# Merging tables with different join types

## 1.1 Left join
A left join returns all rows from the left table and only those rows from the right table where key columns match. 

Left join syntax:

df1_df2 = df1.merge(df2, on = "common_column", how = "left")

 A left join will return all of the rows from the left table. If those rows in the left table match multiple rows in the right table, then all of those rows will be returned. Therefore, the returned rows must be equal to if not greater than the left table. 


## 1.2 Right join

A right join returns all rows from the right table and includes only those rows from the left table that have matching values.
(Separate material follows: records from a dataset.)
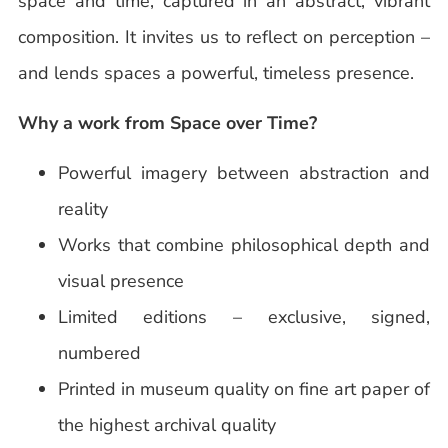
space and time, captured in an abstract, vibrant
composition. It invites us to reflect on perception –
and lends spaces a powerful, timeless presence.
Why a work from Space over Time?
Powerful imagery between abstraction and
reality
Works that combine philosophical depth and
visual presence
Limited editions – exclusive, signed,
numbered
Printed in museum quality on fine art paper of
the highest archival quality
It is the mirror opposite of the left join. 

If the common columns in the two tables have different column names, we introduce two arguments. left_on and right_on

Right join syntax:

df1_df2 = df1.merge(df2, how = "right", left_on = "common_column_name", right_on = "common_column_name")


## 1.3 Outer join
An outer join returns all the rows from both tables regardless if there is a match between the tables.

Outer join syntax:
 
df1_df2 = df1.merge(df2, on = "common_column", how = "outer", suffixes = ("_tab1", "_tab2"))


## 1.4 Self join

Merging a table to itself. By dafult, it is an inner join but we can use other types of joins too eg, left join.
Useful when you want to compare values in a column to other values in the same column.

You are likely to merge a table with itself
1. When working with tables that have a hierachical relationship. Eg, employee and manager.

2. On sequential relationships such as logistic movements.

3. Graph data such as network of friends.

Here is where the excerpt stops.